• [Directions] Look for the string "میلی" in the listing. Copy each line that has it.

• [Exercise data]
____________________
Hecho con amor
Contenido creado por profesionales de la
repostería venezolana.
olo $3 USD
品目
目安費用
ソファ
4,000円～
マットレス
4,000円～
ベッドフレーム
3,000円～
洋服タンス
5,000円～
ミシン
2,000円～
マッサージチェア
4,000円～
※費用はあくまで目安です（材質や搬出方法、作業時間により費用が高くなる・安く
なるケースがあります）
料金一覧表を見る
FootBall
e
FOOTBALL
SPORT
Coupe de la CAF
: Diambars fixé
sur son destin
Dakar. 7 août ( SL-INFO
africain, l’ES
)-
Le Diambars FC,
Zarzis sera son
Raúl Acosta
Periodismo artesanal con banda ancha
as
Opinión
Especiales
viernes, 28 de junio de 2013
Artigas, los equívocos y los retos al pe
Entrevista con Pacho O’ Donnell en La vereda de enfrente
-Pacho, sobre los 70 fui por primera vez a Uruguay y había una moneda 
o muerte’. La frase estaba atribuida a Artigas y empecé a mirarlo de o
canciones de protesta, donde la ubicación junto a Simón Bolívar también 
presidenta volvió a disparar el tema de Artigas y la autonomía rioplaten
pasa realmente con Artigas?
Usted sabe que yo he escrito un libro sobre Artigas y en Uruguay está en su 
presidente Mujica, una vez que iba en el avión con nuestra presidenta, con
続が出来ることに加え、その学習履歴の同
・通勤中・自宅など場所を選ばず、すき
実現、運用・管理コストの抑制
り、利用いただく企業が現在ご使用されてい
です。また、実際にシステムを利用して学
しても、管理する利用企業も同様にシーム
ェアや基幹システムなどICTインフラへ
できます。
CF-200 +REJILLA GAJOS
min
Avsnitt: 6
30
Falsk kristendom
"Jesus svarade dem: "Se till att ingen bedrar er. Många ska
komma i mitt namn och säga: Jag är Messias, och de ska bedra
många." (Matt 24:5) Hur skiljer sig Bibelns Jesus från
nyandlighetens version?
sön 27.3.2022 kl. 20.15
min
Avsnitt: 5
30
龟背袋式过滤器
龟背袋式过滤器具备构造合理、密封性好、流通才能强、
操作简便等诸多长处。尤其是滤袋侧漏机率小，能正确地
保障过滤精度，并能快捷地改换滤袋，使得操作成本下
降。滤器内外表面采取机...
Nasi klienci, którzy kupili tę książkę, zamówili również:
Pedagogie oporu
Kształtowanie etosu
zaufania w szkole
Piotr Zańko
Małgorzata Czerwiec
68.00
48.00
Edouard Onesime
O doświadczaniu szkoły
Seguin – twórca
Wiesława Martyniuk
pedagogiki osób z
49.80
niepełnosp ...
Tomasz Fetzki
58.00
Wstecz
____________________
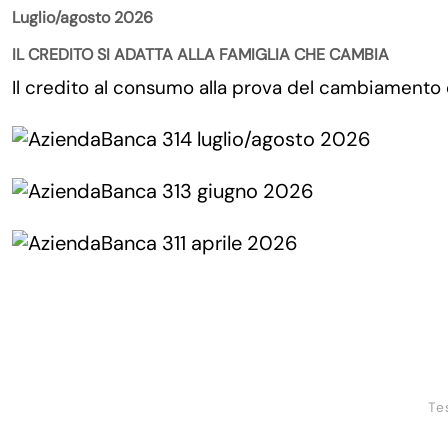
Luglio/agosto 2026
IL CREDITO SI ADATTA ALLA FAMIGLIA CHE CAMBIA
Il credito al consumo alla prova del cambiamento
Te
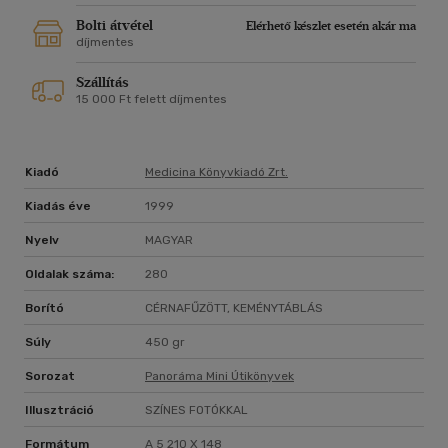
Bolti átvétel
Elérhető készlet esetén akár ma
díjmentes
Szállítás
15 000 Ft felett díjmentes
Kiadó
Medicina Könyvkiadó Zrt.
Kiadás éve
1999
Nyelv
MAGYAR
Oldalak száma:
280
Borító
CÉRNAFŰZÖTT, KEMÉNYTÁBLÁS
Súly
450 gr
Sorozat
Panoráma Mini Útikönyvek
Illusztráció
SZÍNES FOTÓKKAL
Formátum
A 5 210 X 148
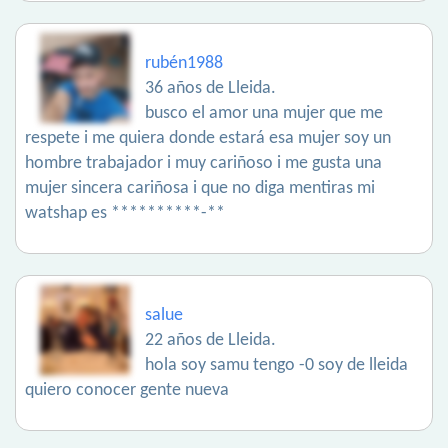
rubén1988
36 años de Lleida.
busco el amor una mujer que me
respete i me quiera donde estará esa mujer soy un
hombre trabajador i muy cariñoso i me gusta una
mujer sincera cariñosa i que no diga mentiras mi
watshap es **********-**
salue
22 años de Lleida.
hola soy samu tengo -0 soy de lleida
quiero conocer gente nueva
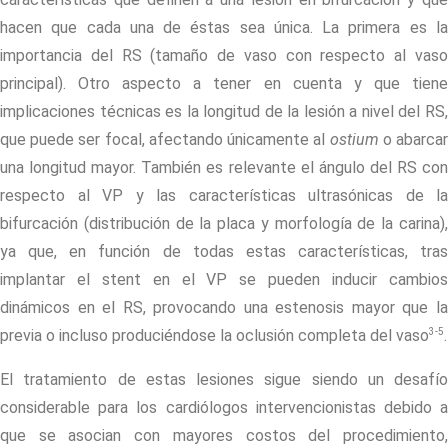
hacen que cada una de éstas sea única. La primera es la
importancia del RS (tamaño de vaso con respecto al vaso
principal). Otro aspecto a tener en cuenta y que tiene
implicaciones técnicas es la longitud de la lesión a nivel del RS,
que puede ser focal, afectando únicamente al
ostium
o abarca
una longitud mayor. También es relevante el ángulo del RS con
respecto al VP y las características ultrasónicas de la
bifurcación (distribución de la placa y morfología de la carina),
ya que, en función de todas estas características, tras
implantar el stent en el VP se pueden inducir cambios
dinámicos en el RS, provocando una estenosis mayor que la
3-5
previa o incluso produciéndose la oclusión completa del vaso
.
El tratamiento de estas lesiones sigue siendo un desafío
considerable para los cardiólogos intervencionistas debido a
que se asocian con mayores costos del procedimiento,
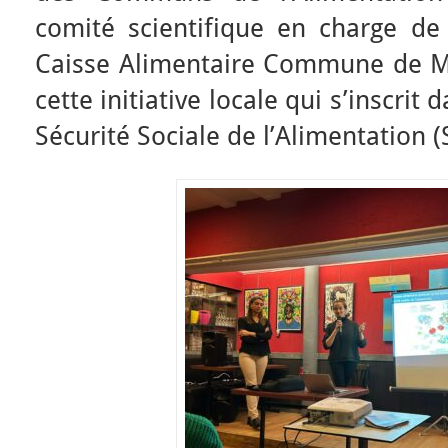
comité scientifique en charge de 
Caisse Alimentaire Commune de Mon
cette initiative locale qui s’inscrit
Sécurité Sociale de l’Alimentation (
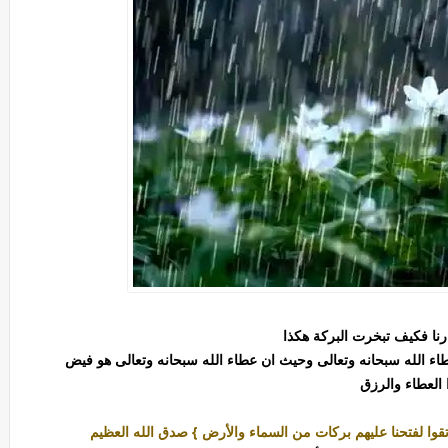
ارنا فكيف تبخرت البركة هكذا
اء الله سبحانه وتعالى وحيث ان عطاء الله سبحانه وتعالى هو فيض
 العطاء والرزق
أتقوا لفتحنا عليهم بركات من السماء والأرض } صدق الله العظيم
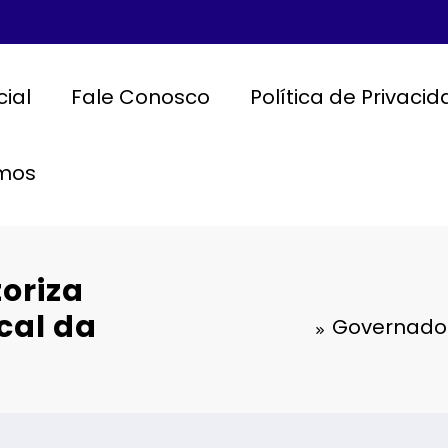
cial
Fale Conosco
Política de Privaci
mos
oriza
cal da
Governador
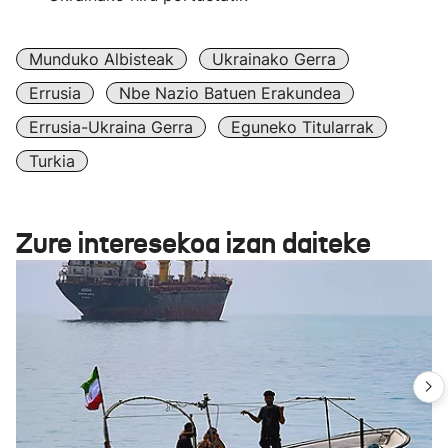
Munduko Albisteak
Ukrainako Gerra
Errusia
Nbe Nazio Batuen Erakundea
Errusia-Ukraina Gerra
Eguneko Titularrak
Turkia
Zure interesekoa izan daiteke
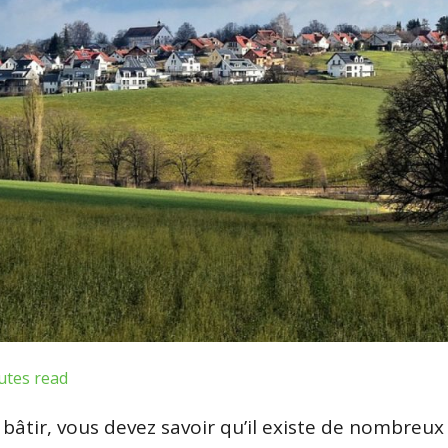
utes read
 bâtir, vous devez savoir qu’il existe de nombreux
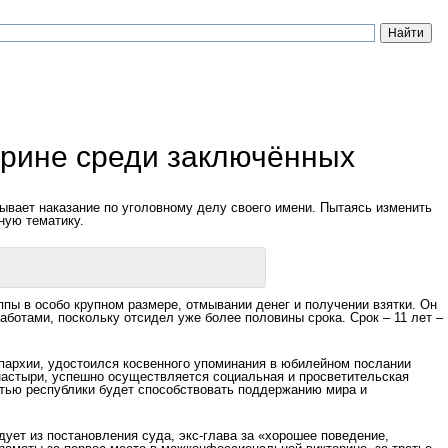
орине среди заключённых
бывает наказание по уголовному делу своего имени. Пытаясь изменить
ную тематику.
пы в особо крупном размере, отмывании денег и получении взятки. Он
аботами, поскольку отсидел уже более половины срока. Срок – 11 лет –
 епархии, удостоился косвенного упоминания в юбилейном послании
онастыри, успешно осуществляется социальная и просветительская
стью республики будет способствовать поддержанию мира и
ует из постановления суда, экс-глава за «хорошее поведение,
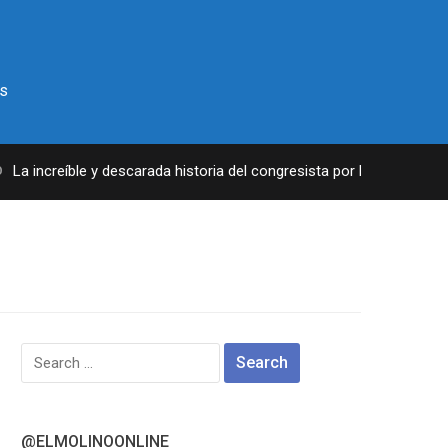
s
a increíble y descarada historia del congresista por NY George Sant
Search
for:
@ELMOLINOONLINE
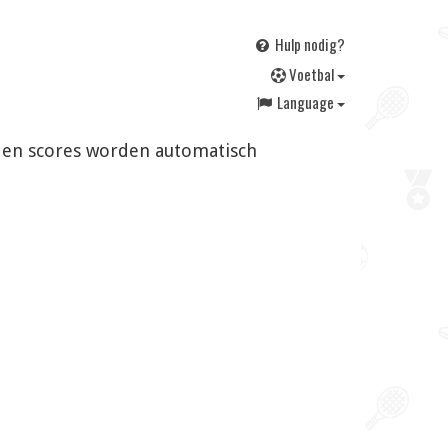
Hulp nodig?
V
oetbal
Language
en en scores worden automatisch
____________________
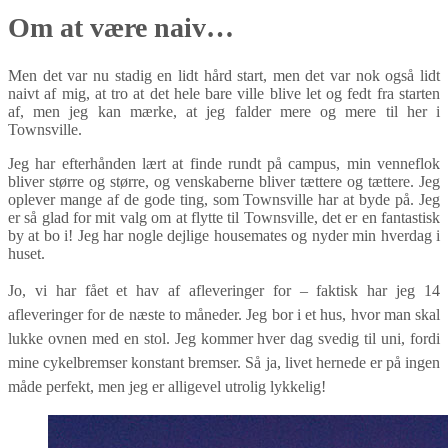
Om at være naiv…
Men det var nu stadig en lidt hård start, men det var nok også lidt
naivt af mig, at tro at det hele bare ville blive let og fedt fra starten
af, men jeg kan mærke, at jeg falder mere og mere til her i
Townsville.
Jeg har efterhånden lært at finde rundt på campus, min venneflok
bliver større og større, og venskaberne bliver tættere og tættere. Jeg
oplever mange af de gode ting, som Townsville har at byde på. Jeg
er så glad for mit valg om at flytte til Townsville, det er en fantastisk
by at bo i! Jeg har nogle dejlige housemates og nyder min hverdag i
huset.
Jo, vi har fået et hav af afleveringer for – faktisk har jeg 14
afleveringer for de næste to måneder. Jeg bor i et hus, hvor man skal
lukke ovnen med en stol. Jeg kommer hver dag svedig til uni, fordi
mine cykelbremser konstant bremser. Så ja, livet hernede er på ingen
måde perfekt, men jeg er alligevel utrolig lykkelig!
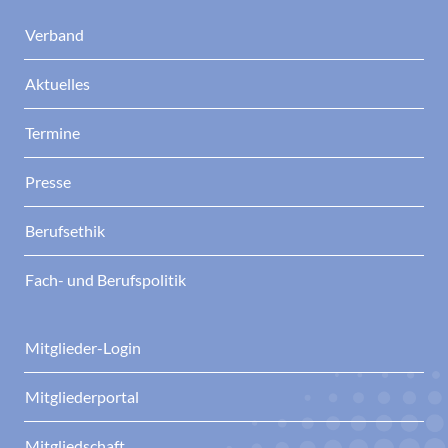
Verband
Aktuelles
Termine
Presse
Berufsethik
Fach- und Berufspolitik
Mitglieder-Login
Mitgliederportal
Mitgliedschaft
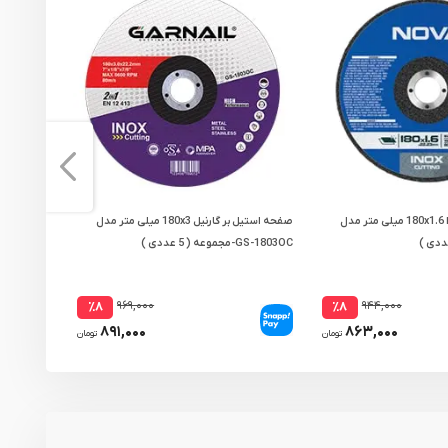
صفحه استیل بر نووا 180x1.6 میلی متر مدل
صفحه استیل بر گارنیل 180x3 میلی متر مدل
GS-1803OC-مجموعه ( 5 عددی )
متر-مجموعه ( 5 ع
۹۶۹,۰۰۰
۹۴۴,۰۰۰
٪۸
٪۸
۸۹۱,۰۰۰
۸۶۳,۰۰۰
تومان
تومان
____________________
• [Answer space]
صفحه استیل بر نووا 180x1.6 میلی متر مدل
صفحه استیل بر گارنیل 180x3 میلی متر مدل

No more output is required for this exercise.